Alguém, alguma coisa teria pedido autorização para subir de madrugada a seu apartamento? Não senhora, respondeu o porteiro. Óbvio. Quem trouxe o cavalo deve ter entrado pelo portão da garagem, alçado até o décimo terceiro andar pelo elevador de serviço, acessado o apartamento com uma chave mestra (isso ocorre nos filmes) e depositado o animal no banheiro social de forma discreta. Que tipo de gente se presta a esse serviço e por qual razão?

Na entrada da repartição onde trabalhava lembrou de puxar o fecho-ecler. Perdeu metade da reunião pelo imprevisto da manhã e a outra metade ficou perdida entre pensamentos. Que não foi sonho estava certa. Vagou a crença em delírios. Sim, necessitava férias. Chegasse à casa o delírio não estaria, ponto final. À noite, apartamento escuro, pendurou a chave, acendeu a luz do corredor e não teve mais tempo para acreditar que havia delirado. O cheiro de esterco lhe recebeu na porta como um bom anfitrião. O cavalo tinha ainda mijado o chão do banheiro e quebrado a tampa do reservatório de água da descarga. Contudo, não deu sinal de quem saiu do cômodo e durante o tempo que ela limpou o ambiente também não arredou o pé de lá.

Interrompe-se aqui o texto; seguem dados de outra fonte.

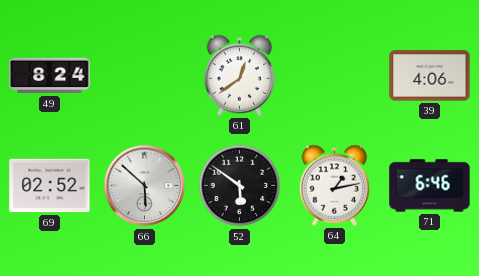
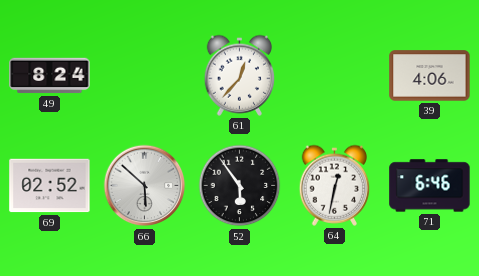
61: 12:39 -> 12:37
52: 5:51 -> 5:54
64: 1:13 -> 12:32
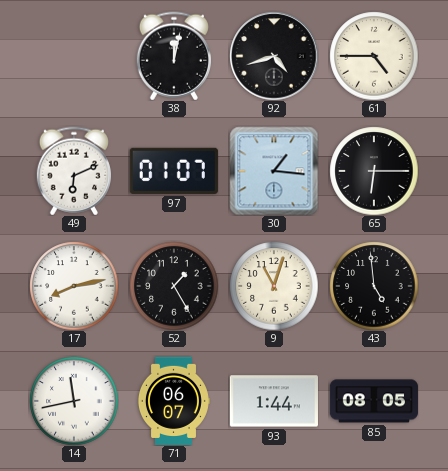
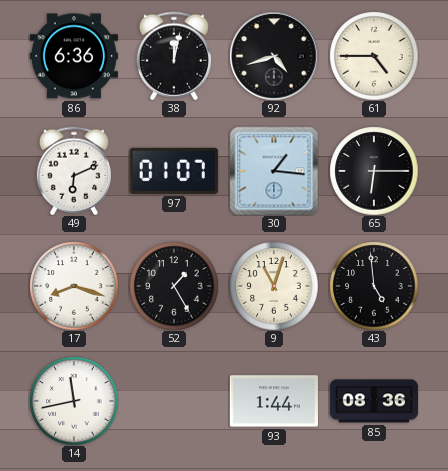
86: none -> 6:36
17: 8:13 -> 8:18
71: 06:07 -> none
85: 08:05 -> 08:36
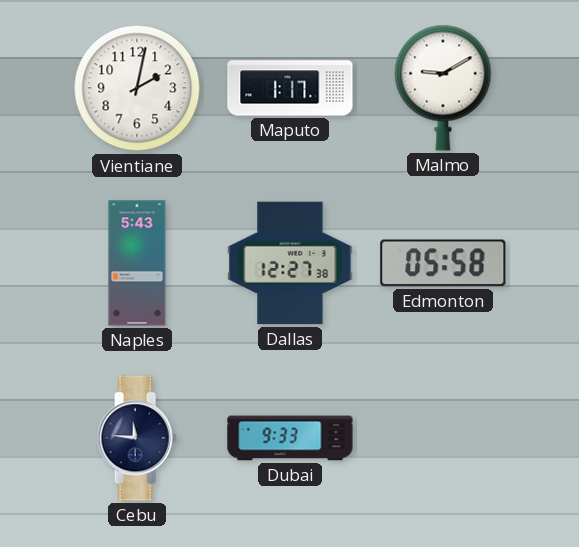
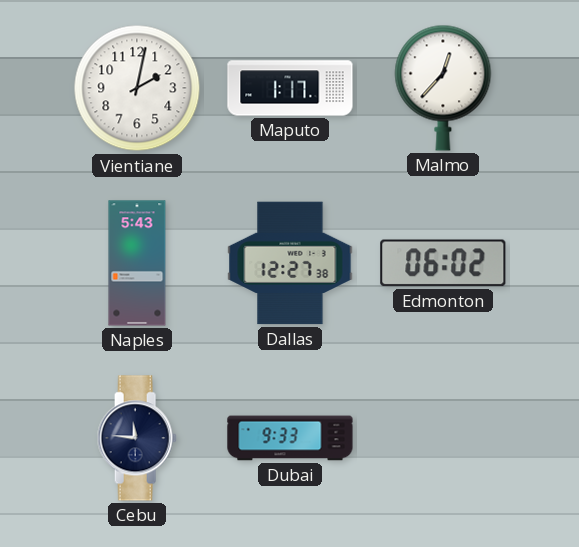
Malmo: 9:10 -> 12:37
Edmonton: 05:58 -> 06:02
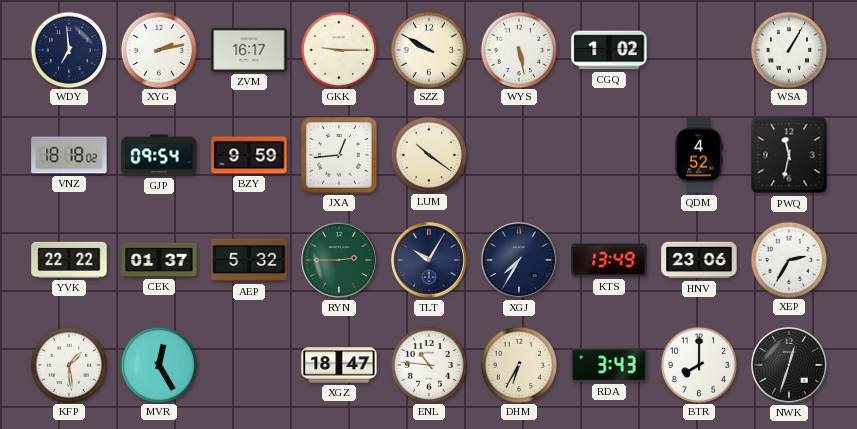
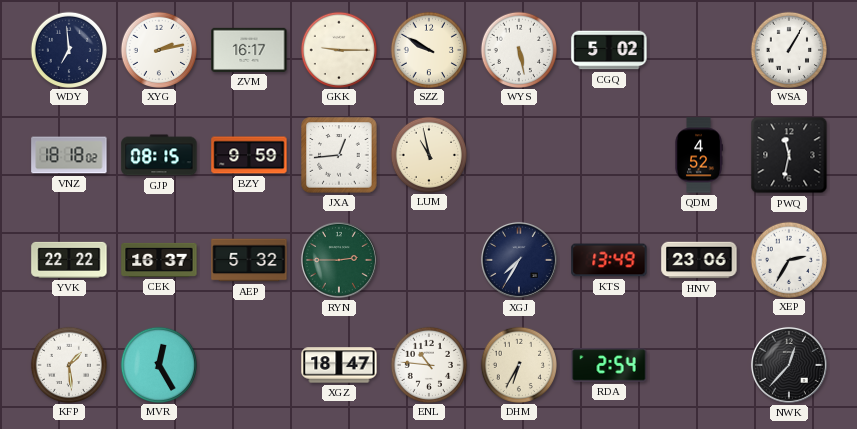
CGQ: 1:02 -> 5:02
GJP: 09:54 -> 08:15
LUM: 10:21 -> 10:58
CEK: 01:37 -> 16:37
TLT: 10:05 -> none
RDA: 3:43 -> 2:54
BTR: 8:00 -> none
NWK: 12:33 -> 12:37
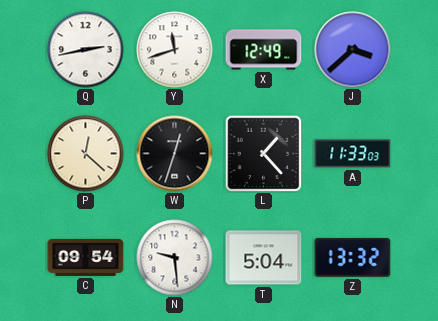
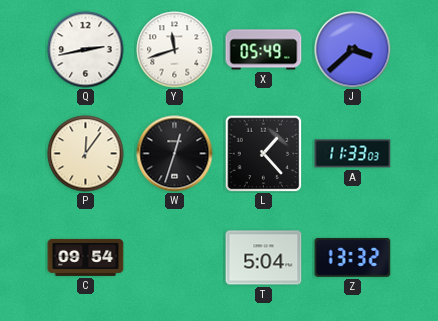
X: 12:49 -> 05:49
P: 12:22 -> 12:06
N: 9:29 -> none
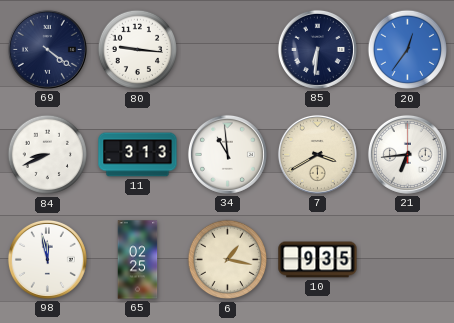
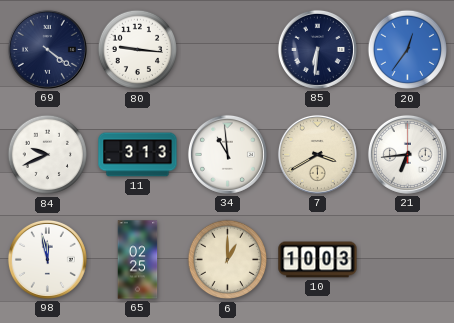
84: 8:41 -> 9:41
6: 1:17 -> 1:00
10: 9:35 -> 10:03
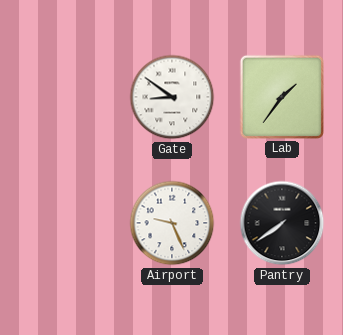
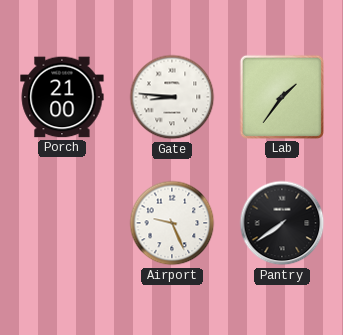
Porch: none -> 21:00
Gate: 8:51 -> 8:46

Aquele cavalo devia medir um metro e oitenta de altura. Silencioso como o quê, rosto sereno, olhar infantil e presença devastadora. Pensou na fome do animal, o dia inteiro sem comer. O que pode trazer da geladeira trouxe, sabia não ser muito, morando sozinha não podia ter tanta reserva assim. Tudo foi consumido: feijão-verde cru, arroz cozido, batata, tomate, coentro, couve, banana, maçã, melão. E veio outra leva de bosta. Limpou o chão de novo. Precisava de um banho e como o cavalo se pôs do outro lado do banheiro, entre a porta de entrada e o espelho, invertendo a posição de início, cumpriu a ritualística da limpeza íntima quase como se ele não estivesse ali.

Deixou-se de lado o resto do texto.